Thursday, September 21, 2006

Man Push Cart


My food vendor license and I.D. badge came. I am so legit now. The envelope was square and it didn’t fit in our odd, narrow mailbox very well. I knew right away what was in it, and I tore into the envelope with the excitement of A Christmas Story’s Ralphie when his Little Orphan Annie decoder pin finally arrived in the mail. I wonder if I can use this I.D. to get into bars and stuff.

My husband and I took in our first feature at one of New York’s arty cinaplexes, and of course we saw a film about a mobile food vendor called Man Push Cart. The movingly dingy little movie has nothing to do with sausages, but I was moved to see it because the film’s protagonist, Ahmad, operates a roach coach on some anonymous busy New York City street corner.

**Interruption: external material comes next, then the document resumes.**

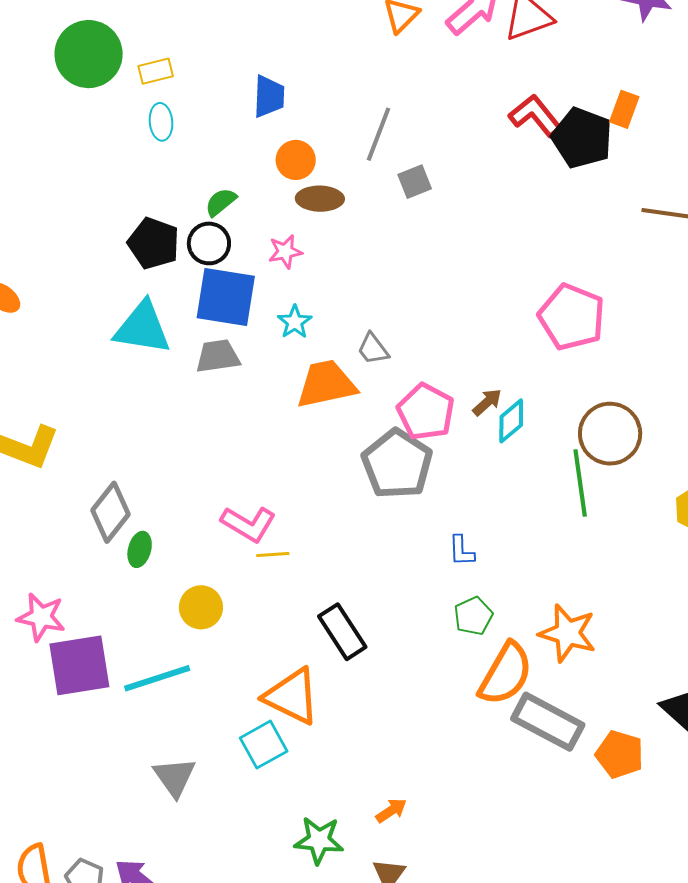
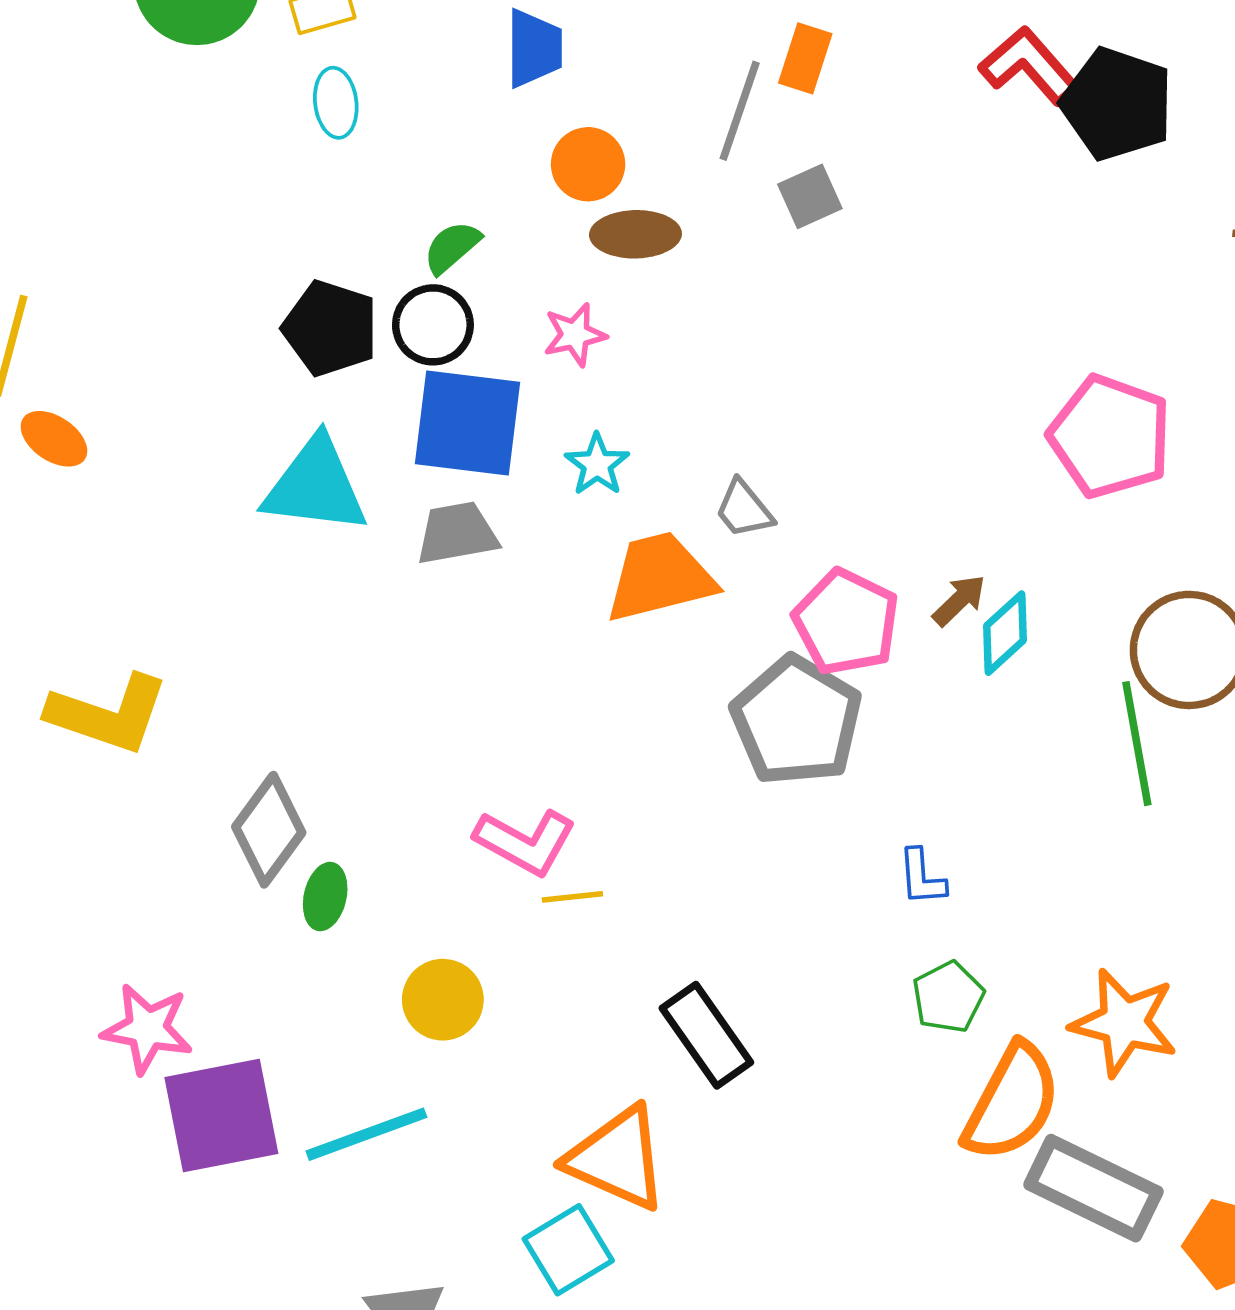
orange rectangle: (624, 109) -> (805, 58), moved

Even though the bulk of the story takes place out of the cart, that’s not how it feels; the scenes with Ahmad going about his daily pushcart routine are shot in such a claustrophobic tightness that it infiltrates the whole film—boxing him in, as it were.

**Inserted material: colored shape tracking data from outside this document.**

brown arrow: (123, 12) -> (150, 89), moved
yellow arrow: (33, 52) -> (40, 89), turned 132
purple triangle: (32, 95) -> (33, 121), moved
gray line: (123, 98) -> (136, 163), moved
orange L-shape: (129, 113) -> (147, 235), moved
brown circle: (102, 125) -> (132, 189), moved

Ahmad is boxed in in more ways than one. He rises at 2am to arrive at the commissary by 3am, and then he pulls the silvery mass of his cart however many blocks while fighting off the ominous headlights of hulking semi trucks and buses that whoosh past him bullyingly. Then Ahmad sells tea and coffee and bagels, then he pulls the cart back to the commissary, washes it, and makes his way back to his craphole apartment back in Brooklyn—but not before trying to hawk a few bootleg porn DVDs for extra cash.

Cash is Ahmed’s stumbling block. He has none. His wife is dead, he’s estranged from his young son, and the pop idol career he had back in Pakistan is only a shadow of a lost era. Ahmad is simply too emotionally and physically numb to make the push for a better life. He’s only a shell.

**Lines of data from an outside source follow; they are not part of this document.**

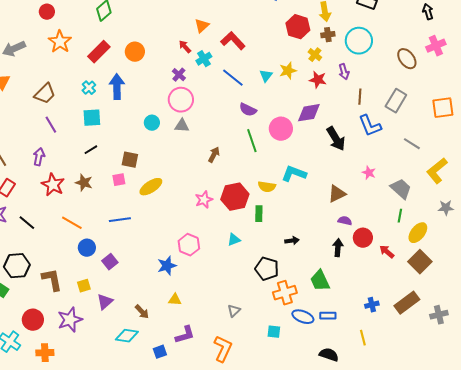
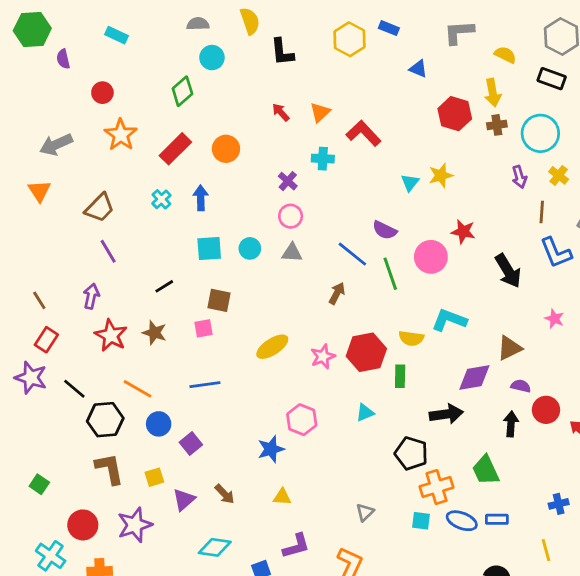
red arrow: (185, 47) -> (281, 112), moved
yellow cross: (315, 55) -> (559, 175), moved
cyan cross: (204, 59) -> (323, 159), turned 35
blue line: (233, 78) -> (352, 254), moved
red star: (318, 80) -> (463, 232), moved
blue arrow: (117, 87) -> (201, 198), size x0.7
pink circle: (181, 100) -> (291, 216), size x0.7
purple diamond: (309, 113) -> (474, 378), moved
cyan square: (92, 118) -> (209, 248), moved
yellow ellipse: (151, 187) -> (272, 347), moved
black arrow: (292, 241) -> (446, 414), size x1.6
black hexagon: (17, 266) -> (105, 420), moved
brown arrow: (142, 312) -> (225, 494), moved
cyan square: (274, 332) -> (421, 521), moved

It’s not a happy movie, and it won’t be bringing in any new roach coach recruits any time soon. As far as I could tell, Man Push Cart’s depiction of mobile food vending is accurate—especially the scenes in the dismal, cave-like commissary. Luckily, we don’t have to move our cart manually like Ahmad; we have the Dogmatic cart towed. But not every pushcart proprietor can afford that. We also don’t have to carry a propane tank around like a silent sidekick, as Ahmad does. A little cash in hand, I guess, goes a long way to make a potentially miserable job a truly enjoyable one. We are fortunate that way.

Mobile food vending, for most people, is a very hard way of life. My husband and I left the theater, feeling glum after the film’s glum credits rolled. We stepped into the noisy, smoggy streets and the litter hovering above the balmy grates in the sidewalk, and we then vowed not to see any more movies set in gritty New York City in the theater as long as we continue to live here. Movies are for escape, not reality. We get enough of that.